Exercise Arms Training. Tone Your Arms!

arms training

4 actionable steps easy to include in your arms training routine!

Hey ladies! Here are 4 actionable steps to building your dream arms!

1. Arm Training Volume

Working a muscle group 1x a week just doesn’t cut it when trying to grow lean muscle. Step up your game to 2-3x per week per desired muscle group (every other day or so). ⁣⁣

2. Protein Intake

What do your muscles need to recover and grow?
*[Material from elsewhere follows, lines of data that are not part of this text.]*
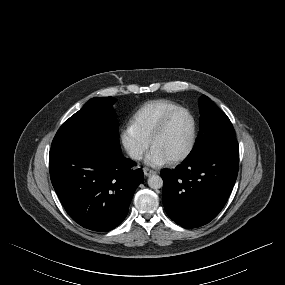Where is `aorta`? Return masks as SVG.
Wrapping results in <instances>:
<instances>
[{"mask_svg":"<svg viewBox=\"0 0 285 285\" xmlns=\"http://www.w3.org/2000/svg\"><path fill=\"white\" fill-rule=\"evenodd\" d=\"M148 185L152 189H159L163 186V180L158 175H151L148 179Z\"/></svg>","mask_w":285,"mask_h":285,"instance_id":"1","label":"aorta"}]
</instances>
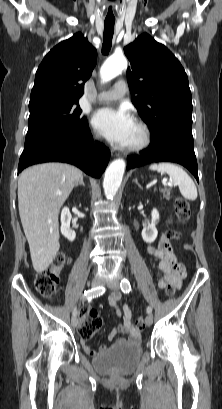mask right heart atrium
<instances>
[{"instance_id": "obj_1", "label": "right heart atrium", "mask_w": 222, "mask_h": 409, "mask_svg": "<svg viewBox=\"0 0 222 409\" xmlns=\"http://www.w3.org/2000/svg\"><path fill=\"white\" fill-rule=\"evenodd\" d=\"M93 137H94V139H96V140H99V135L97 134V133H93Z\"/></svg>"}]
</instances>
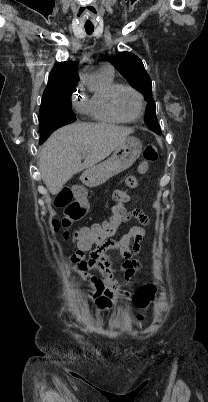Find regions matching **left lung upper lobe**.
Segmentation results:
<instances>
[{
    "mask_svg": "<svg viewBox=\"0 0 208 402\" xmlns=\"http://www.w3.org/2000/svg\"><path fill=\"white\" fill-rule=\"evenodd\" d=\"M111 64L132 86L143 93L148 102L146 117L148 128L157 134H161V129L155 113V102L152 98L151 80L142 61L130 52H120L111 59Z\"/></svg>",
    "mask_w": 208,
    "mask_h": 402,
    "instance_id": "1",
    "label": "left lung upper lobe"
}]
</instances>
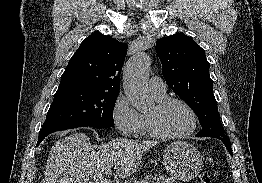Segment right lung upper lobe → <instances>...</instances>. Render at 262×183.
<instances>
[{"instance_id": "right-lung-upper-lobe-1", "label": "right lung upper lobe", "mask_w": 262, "mask_h": 183, "mask_svg": "<svg viewBox=\"0 0 262 183\" xmlns=\"http://www.w3.org/2000/svg\"><path fill=\"white\" fill-rule=\"evenodd\" d=\"M127 44L94 32L71 57L56 93L92 89L119 92Z\"/></svg>"}]
</instances>
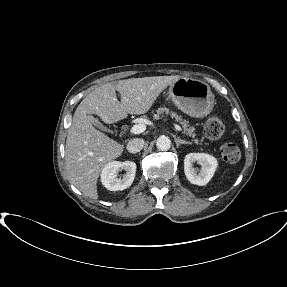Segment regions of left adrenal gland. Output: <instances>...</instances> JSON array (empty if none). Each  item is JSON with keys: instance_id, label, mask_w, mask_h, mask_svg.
<instances>
[{"instance_id": "a2214340", "label": "left adrenal gland", "mask_w": 287, "mask_h": 287, "mask_svg": "<svg viewBox=\"0 0 287 287\" xmlns=\"http://www.w3.org/2000/svg\"><path fill=\"white\" fill-rule=\"evenodd\" d=\"M175 142L177 144H191V142H188V141H185V140H181L179 137L178 138H175Z\"/></svg>"}]
</instances>
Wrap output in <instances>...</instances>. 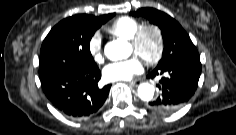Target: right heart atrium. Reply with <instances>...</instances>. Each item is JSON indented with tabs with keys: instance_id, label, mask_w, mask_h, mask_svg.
<instances>
[{
	"instance_id": "d8ad5b80",
	"label": "right heart atrium",
	"mask_w": 236,
	"mask_h": 135,
	"mask_svg": "<svg viewBox=\"0 0 236 135\" xmlns=\"http://www.w3.org/2000/svg\"><path fill=\"white\" fill-rule=\"evenodd\" d=\"M89 51L95 61L101 62L104 58V42L100 33H94L89 39Z\"/></svg>"
}]
</instances>
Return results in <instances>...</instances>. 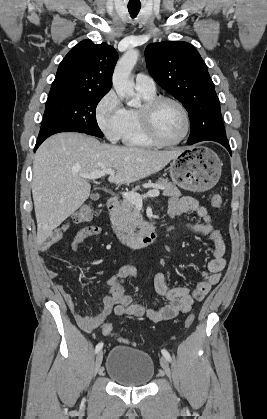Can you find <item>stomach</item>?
<instances>
[{
    "mask_svg": "<svg viewBox=\"0 0 267 419\" xmlns=\"http://www.w3.org/2000/svg\"><path fill=\"white\" fill-rule=\"evenodd\" d=\"M222 163L217 154L204 146L182 149L170 164V176L179 187L204 192L218 182Z\"/></svg>",
    "mask_w": 267,
    "mask_h": 419,
    "instance_id": "obj_1",
    "label": "stomach"
}]
</instances>
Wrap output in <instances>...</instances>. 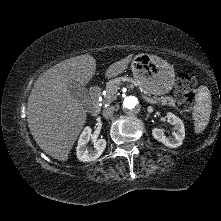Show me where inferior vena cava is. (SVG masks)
Masks as SVG:
<instances>
[{
	"instance_id": "602c4592",
	"label": "inferior vena cava",
	"mask_w": 221,
	"mask_h": 221,
	"mask_svg": "<svg viewBox=\"0 0 221 221\" xmlns=\"http://www.w3.org/2000/svg\"><path fill=\"white\" fill-rule=\"evenodd\" d=\"M114 111H115V107H114V106H109V107H107V108H105V109L103 110L102 114H103V116H104L105 118L108 119V118H110V117L113 116Z\"/></svg>"
}]
</instances>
Protein! If you want to see an increase in lean muscle, you have to be eating adequate amounts of protein to assist in recovery, and ultimately muscle growth. A good start is aiming for 1gram of protein per lb of body weight each day⁣.

⁣3. Tempo

Slooow down! If you really want your muscles to grow, slow down the tempo ladies. I know you love your circuits, HOWEVER, the more time the muscle spends under tension the better. Ideally, you go with a 4 step tempo, the first digit refers to how long you take to lower the weight, the second digit how long to pause at the bottom of the lift, the third how long taken to lift the weight, and finally the fourth digit refers to how long you pause at the top of the movement (ex. 4-0-2-0)8-10 reps for hypertrophy.

4. Include compounds in your workouts

Compounds targetting chest like push-ups, bench, etc. secondary drivers are your triceps and shoulders. For back work, your biceps and for some exercises parts of your shoulders, also have to work in conjunction with your back muscles in order to perform the movement. ⁣

When you lift heavier while working bigger muscle groups, you are also putting more stress on your secondary muscles thus helping them grow as well. ⁣

Pair these compounds with some specific isolated movements for biceps, triceps, & shoulders and you have a recipe for strong, lean, arms.